“If you do have the courage to speak about it, you really can make things better.”
So says Prince Harry, speaking as part of a 1-minute radio message transmitted across all UK radio stations on Tuesday this week, to mark Mental Health Awareness Week (14 to 20 May 2018).
Imminent groom-to-be, Prince Harry, along with his brother Prince William and several stars, including Dame Judi Dench and Lady Gaga, joined forces and voices in the radio message, which encourages everyone who’s struggled with their mental health to come forward and share their story.
The royal brothers have had a long-held commitment to the cause of mental health, especially in children and young people, and it’s a problem that shows no signs of going away. According to statistics published by the Mental Health Foundation this year, only 7% of young adults reported never feeling overwhelmed or unable to cope in the past year, compared to 30% of older people.

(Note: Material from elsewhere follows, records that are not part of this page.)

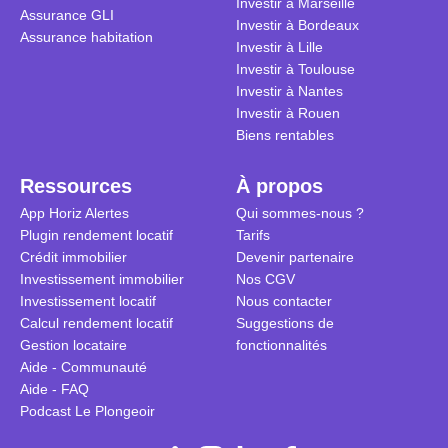
Investir à Marseille
Assurance GLI
vue. Cette 
Investir à Bordeaux
Assurance habitation
approche si
Investir à Lille
tous.
Investir à Toulouse
Investir à Nantes
Investir à Rouen
Biens rentables
Ressources
À propos
App Horiz Alertes
Qui sommes-nous ?
Plugin rendement locatif
Tarifs
Crédit immobilier
Devenir partenaire
Investissement immobilier
Nos CGV
Investissement locatif
Nous contacter
Calcul rendement locatif
Suggestions de
Gestion locataire
fonctionnalités
Aide - Communauté
Aide - FAQ
Podcast Le Plongeoir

So, what’s happening with our young people, and what can we do about it? One of the main contributors to poor mental health is stress. Stress is such an issue, it’s the focus of this year’s Mental Health Awareness Week.
The Different Causes of Stress
We’ve all experienced stress. Life throws us curveballs and then the balls we were juggling crash down around our ears. In the short term, bursts of stress can help us to be more productive as we act faster and with urgency. But when the stress levels we’re dealing with don’t subside or become overwhelming, this can lead to ongoing mental and physical ill-health.

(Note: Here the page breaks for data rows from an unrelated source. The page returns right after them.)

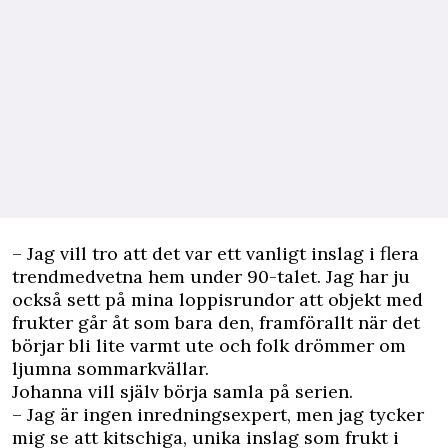
– Jag vill tro att det var ett vanligt inslag i flera
trendmedvetna hem under 90-talet. Jag har ju
också sett på mina loppisrundor att objekt med
frukter går åt som bara den, framförallt när det
börjar bli lite varmt ute och folk drömmer om
ljumna sommarkvällar.
Johanna vill själv börja samla på serien.
– Jag är ingen inredningsexpert, men jag tycker
mig se att kitschiga, unika inslag som frukt i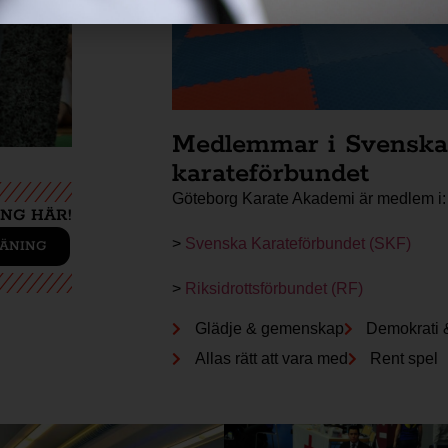
Medlemmar i Svenska
karateförbundet
Göteborg Karate Akademi är medlem i
NG HÄR!
>
Svenska Karateförbundet (SKF)
ÄNING
>
Riksidrottsförbundet (RF)
Glädje & gemenskap
Demokrati &
Allas rätt att vara med
Rent spel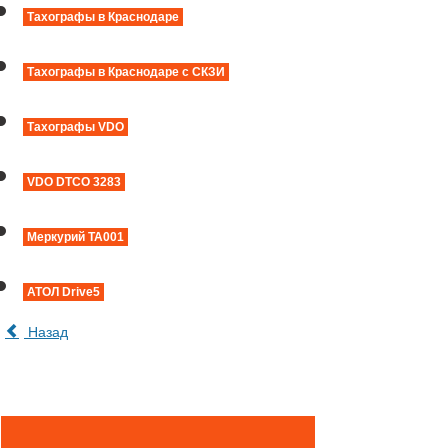
Тахографы в Краснодаре
Тахографы в Краснодаре с СКЗИ
Тахографы VDO
VDO DTCO 3283
Меркурий ТА001
АТОЛ Drive5
Назад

There are all sorts of causes of stress, including illness or injury, bereavement, divorce, exam-related stress, redundancy, moving house and…writing an article about stress when your daughter is off school with tonsillitis, in other words, parental stress.
There is also the stress that comes with your job, and as part of Mental Health Awareness Week, the mental health charity Mind is focusing on work-related stress. They are ‘helping employees and employers create a mentally healthy workplace where everyone feels valued and supported.’ Not to mention the stress that many freelancers face when work suddenly dries up and then arrives all at once.
What Stress Does to Us
As any yogi will tell you, the mind and the body are intrinsically linked. When the mind is under stress it has an immediate physical impact on the body. The body releases the hormones cortisol and adrenaline, which is the automatic response to a threat.
These hormones prompt the ‘fight or flight’ response, which works brilliantly when you come face to face with a snarling tiger, but when the snarling tiger is your boss this repeated hormonal flood can start to affect your mental health, as well as make you feel physically unwell. Physical symptoms can include, shallow breathing, muscle tension, blurred eyesight, fatigue, headaches, chest pains, nausea and high blood pressure.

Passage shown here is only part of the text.